Arizona Colt <---trailer (1966): **/****

Wednesday, October 19, 2011

The Wages of Fear

I was first introduced to Henri-Georges Clouzot's 1953 classic film The Wages of Fear on late night TV, always a bad place to discover a movie. I didn't know it at the time, but I was watching a heavily cut version that was about 20 minutes short of the original 1953 release, including completely editing out the ending Clouzot intended. Sign of a good movie? I loved the edited version, but short of dropping $45 on the Criterion Collection DVD, I could never track down the longer version. Thanks Turner Classic Movies, it was worth the wait.

Might as well say this early. 'Fear' is one of the best movies ever made, an example of pure cinema, a movie that is criminally simplistic in its execution. This is a story of desperation and life and death, the extreme and foolhardy choices an individual will make to alter and hopefully better his life. If you're skeptical about watching a French movie or reading subtitles, get over yourself.  Because of its subject matter, you can't help but feel a bit uncomfortable watching Clouzot's film, but that's the goal. Sit back and let this one wash over you.
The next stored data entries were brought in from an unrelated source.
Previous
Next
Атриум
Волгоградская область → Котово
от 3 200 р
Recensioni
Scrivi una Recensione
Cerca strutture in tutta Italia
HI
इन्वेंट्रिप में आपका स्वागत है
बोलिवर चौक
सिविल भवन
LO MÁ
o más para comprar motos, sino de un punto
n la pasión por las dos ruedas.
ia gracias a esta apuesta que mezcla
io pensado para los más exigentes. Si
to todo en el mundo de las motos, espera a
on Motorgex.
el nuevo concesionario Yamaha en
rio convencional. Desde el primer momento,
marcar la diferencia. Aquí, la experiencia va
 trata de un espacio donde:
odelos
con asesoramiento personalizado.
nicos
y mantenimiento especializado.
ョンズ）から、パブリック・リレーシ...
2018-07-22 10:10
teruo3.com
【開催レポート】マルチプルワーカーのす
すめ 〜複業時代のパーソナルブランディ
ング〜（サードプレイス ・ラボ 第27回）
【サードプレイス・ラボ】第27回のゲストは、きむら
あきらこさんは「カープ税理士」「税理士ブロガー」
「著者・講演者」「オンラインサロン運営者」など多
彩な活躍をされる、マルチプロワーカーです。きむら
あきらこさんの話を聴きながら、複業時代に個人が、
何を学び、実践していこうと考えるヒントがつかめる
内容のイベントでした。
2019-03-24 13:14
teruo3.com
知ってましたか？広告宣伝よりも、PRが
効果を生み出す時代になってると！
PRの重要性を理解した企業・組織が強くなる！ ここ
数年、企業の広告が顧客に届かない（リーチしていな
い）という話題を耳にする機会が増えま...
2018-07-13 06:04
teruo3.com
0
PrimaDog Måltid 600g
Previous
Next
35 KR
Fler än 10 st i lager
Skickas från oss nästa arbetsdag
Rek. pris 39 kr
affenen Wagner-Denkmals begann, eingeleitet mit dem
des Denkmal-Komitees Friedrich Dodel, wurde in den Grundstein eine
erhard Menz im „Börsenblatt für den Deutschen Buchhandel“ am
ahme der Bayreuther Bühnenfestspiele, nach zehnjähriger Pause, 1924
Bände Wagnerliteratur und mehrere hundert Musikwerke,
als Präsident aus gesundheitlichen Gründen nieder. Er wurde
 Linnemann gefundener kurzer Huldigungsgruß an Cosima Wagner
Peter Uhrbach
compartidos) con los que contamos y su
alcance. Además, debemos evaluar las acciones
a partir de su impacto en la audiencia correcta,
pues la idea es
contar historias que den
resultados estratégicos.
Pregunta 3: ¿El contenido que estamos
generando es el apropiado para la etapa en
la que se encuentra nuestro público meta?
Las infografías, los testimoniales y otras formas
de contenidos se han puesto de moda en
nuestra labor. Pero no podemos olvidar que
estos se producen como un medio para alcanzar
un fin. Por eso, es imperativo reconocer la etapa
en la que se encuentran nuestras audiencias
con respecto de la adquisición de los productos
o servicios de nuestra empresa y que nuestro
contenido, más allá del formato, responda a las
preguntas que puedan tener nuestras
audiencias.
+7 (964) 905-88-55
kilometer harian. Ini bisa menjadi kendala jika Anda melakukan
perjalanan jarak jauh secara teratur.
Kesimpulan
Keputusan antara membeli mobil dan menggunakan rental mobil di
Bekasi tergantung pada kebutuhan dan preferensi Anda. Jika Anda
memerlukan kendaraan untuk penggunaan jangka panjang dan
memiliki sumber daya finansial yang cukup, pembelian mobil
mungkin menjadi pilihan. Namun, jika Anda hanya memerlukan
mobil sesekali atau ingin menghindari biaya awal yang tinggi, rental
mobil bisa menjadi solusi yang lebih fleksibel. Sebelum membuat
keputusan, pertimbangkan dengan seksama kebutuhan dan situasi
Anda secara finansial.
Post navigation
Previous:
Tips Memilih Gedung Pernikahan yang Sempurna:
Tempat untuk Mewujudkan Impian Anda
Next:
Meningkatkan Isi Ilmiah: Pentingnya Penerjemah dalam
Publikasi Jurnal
In a remote region of South America, an oil well owned by an American company, Southern Oil Company (SOC), has caught fire. The only solution to handle the blaze is to blow up the well, sealing it off. The only problem? The nitroglycerin needed is hundreds of miles away in a decrepit little village full of international tramps and vagabonds. The company offers a huge payday to any drivers willing to try and attempt to deliver the nitro, one of the most unstable elements in explosives around. Four men are accepted, Mario (Yves Montand), Jo (Charles Vanel), Luigi (Folco Lulli), and Bimba (Peter van Eyck), the four splitting up to drive two trucks packed with the nitro. With thousands of dollars at stake, the two trucks set out on a 300-mile plus trip through hell where any bump in the road, any disruption at all could set the nitro off, killing the drivers in an instant. A suicide mission if there ever was, can this quartet pull off the job?

It is hard to put into words how ridiculously tense this 1953 French film really is. An early introduction of the power of nitroglycerin sets the stage when a single drop of the liquid touches the ground, producing a deafening roar in a confined setting. If a single drop produces that effect, what would a whole truckload produce if something went wrong? Almost 90 minutes of a 131-minute movie are spent on the road with the two trucks and their respective drivers, and you're waiting at the edge of your seats, living and dying with every bump, every noise, every little pothole in the road. That's all it will take to set it off, and in an instant life is gone and death takes over. It is an amazing movie to watch, a sick beauty to it all.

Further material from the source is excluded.